無自覚
 
無邪気というのは可愛らしいような気がするが、実のところ、とてもタチの悪いものなのではないのかとアレルヤは思う。

 これで五人目だ。
 用が済んで店を出た瞬間、外にいたティエリアに話しかけている男を確認して、アレルヤは溜息を付きたくなった。
 地上ミッションのため、アレルヤはティエリアと共に地上へ来ていた。
 計画には余裕を持った時間設定がなされている。ミッション開始時間まで結構あるので、待機していてもよかったが、宇宙にいる時にはままならない買い物をしようという事になったのだ。基本的なものは支給されるが、個人的なものになってくると自分で手に入れなくてはいけない。
 ――これで五人目だよ、アレルヤ。
 ――ははっ、眼鏡のヤツ、モテんだな。
 ――笑い事じゃないよ、もう。
 ティエリアに話しかけてきた男は、現在話しかけているのも含めると今日だけで五人だ。さすがに立て続けに二人話しかけられた時点で、ティエリアから離れないようにしようかとも思ったが、ティエリアがそれを嫌うし本人に自覚がないので実行出来なかった。アレルヤと少し離れているだけで、すぐ声をかけられていると言うのに。
アレルヤはティエリアに近づく。ティエリアもアレルヤに気がついた。
「アレルヤ・ハプティズム」
「ティエリア、お待たせ」
「用はすんだのか?」
「うん。……えっと、そっちの人は?」
 男はアレルヤの顔を見た途端、落胆した顔になり忌々しそうな目でひと睨みした。そして何も言わずに去っていく。
「あ」
「あの人、どうしたって?」
「道が分からないから教えて欲しいと言われた。俺も分からないからと言ったのだが、一緒についてきて欲しいと言われて……」
 典型的なナンパだ。この手の事はまるで定型文があるかのように、使い古された言い方が使われる。一種の符号のようなものなのだろうか。
「道が分からないのに、よかったのだろうか?」
 心底不思議そうにティエリアは呟いている。真相を教えた方が今後のティエリアのためになるよな気がしたが、知ったティエリアが怒りそうなので止めておくことにした。
「いいんじゃない? 自分で行ってしまったんだし」
 アレルヤは適当な返事をして、それ以上は話をしなかった。

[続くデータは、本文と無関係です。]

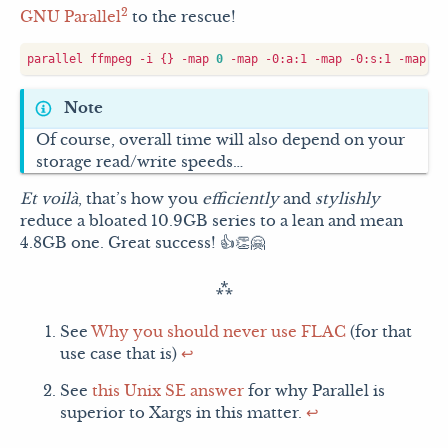
2
GNU Parallel
to the rescue!
parallel ffmpeg -i 
{}
 -map 
0
 -map -0:a:1 -map -0:s:1 -map -0
Note
Of course, overall time will also depend on your
storage read/write speeds…
Et voilà
, that’s how you
efficiently
and
stylishly
reduce a bloated 10.9GB series to a lean and mean
4.8GB one. Great success! 👍👏🤗
See
Why you should never use FLAC
(for that
use case that is)
↩︎
See
this Unix SE answer
for why Parallel is
superior to Xargs in this matter.
↩︎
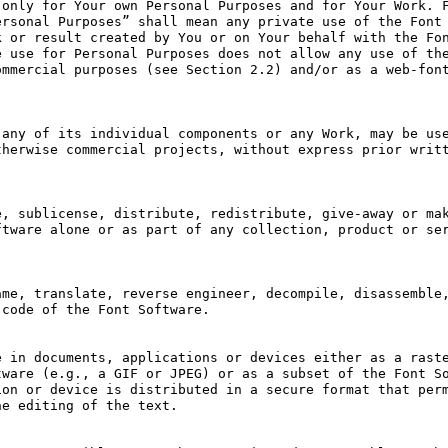
only for Your own Personal Purposes and for Your Work. F
rsonal Purposes” shall mean any private use of the Font 
 or result created by You or on Your behalf with the Fon
 use for Personal Purposes does not allow any use of the
mmercial purposes (see Section 2.2) and/or as a web-font
any of its individual components or any Work, may be use
herwise commercial projects, without express prior writt
, sublicense, distribute, redistribute, give-away or mak
tware alone or as part of any collection, product or ser
me, translate, reverse engineer, decompile, disassemble,
code of the Font Software.

 in documents, applications or devices either as a raste
ware (e.g., a GIF or JPEG) or as a subset of the Font So
on or device is distributed in a secure format that perm
e editing of the text.
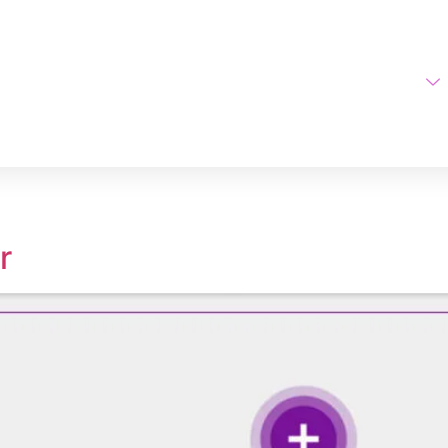
Home
AI Tools
ge Upscaler
r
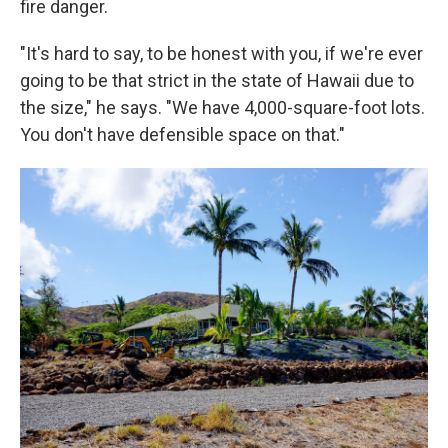
fire danger.
"It's hard to say, to be honest with you, if we're ever
going to be that strict in the state of Hawaii due to
the size," he says. "We have 4,000-square-foot lots.
You don't have defensible space on that."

ティエリアもさほど気になっていなかったらしく、その話はすぐに終わった。
「君は他に何か必要なものはあるか?」
「僕はもう大丈夫だよ。ティエリアは?」
「俺ももういい。そろそろ時間だ、戻ろう」
 颯爽と歩くティエリアに、アレルヤも続いた。歩調を合わせて隣を歩く。
今回、街を一緒に歩いていて気がついたのだが、ティエリアとすれ違った結構な人々が振り返っている。それくらい印象的な顔だし、そのくらい整っているという事だ。世間をよく知らなくても、それくらいは流石に想像が出来た。
振り返ってはアレルヤを見て、大抵の男が溜息をついている。おそらく女性だと思っているのだろう。
「どうかしたのか、アレルヤ・ハプティズム」
「ううん、別に」
 確かにティエリアは美しいと思う。普段から見慣れているせいで、そういうものだと認識しているから普通だと思ってしまうが、確かにこうやって外に出てみるとティエリア程の容姿に恵まれた人間にあう事はない。
 ただ悲しいかな、ティエリアの表情はあまりに少なくて、その容姿を生かしきれていない気がした。それをもったいないとアレルヤは思う。
「ティエリアはキレイだよね」
思わず考えていた事が口に出てしまった。あ、と思わず口に手をあてたけれど、出た言葉が戻るなんて事はない。
「君は」
 ふ、とティエリアが口元を緩めた。それだけで、冷たかった表情ががらりと変わる。周りが華やいだような笑みにアレルヤの胸はどきりと音がした。
「殴られたいのか?」
 華やいで見えたのは目の錯覚だ。ティエリアは絶対零度の笑みでアレルヤを見上げてきた。
「う、ううんっ!」
 凄い勢いでアレルヤは首を振った。ティエリアが自身の外見の話が嫌いなのを知っている。ティエリアは外見などには興味がないし、その話で回りが沸き立つのが理解できないようだ。外見に興味がないからこそ、外見に惹かれてくる人間を想定できないのだろうけれど。
「そうか、それなら二度とそんな話は口にしたい事だ」
 本当は切々とティエリアの美貌について賛美し、注意を促がしたかったけれど、押しの弱いアレルヤには無理なミッションだった。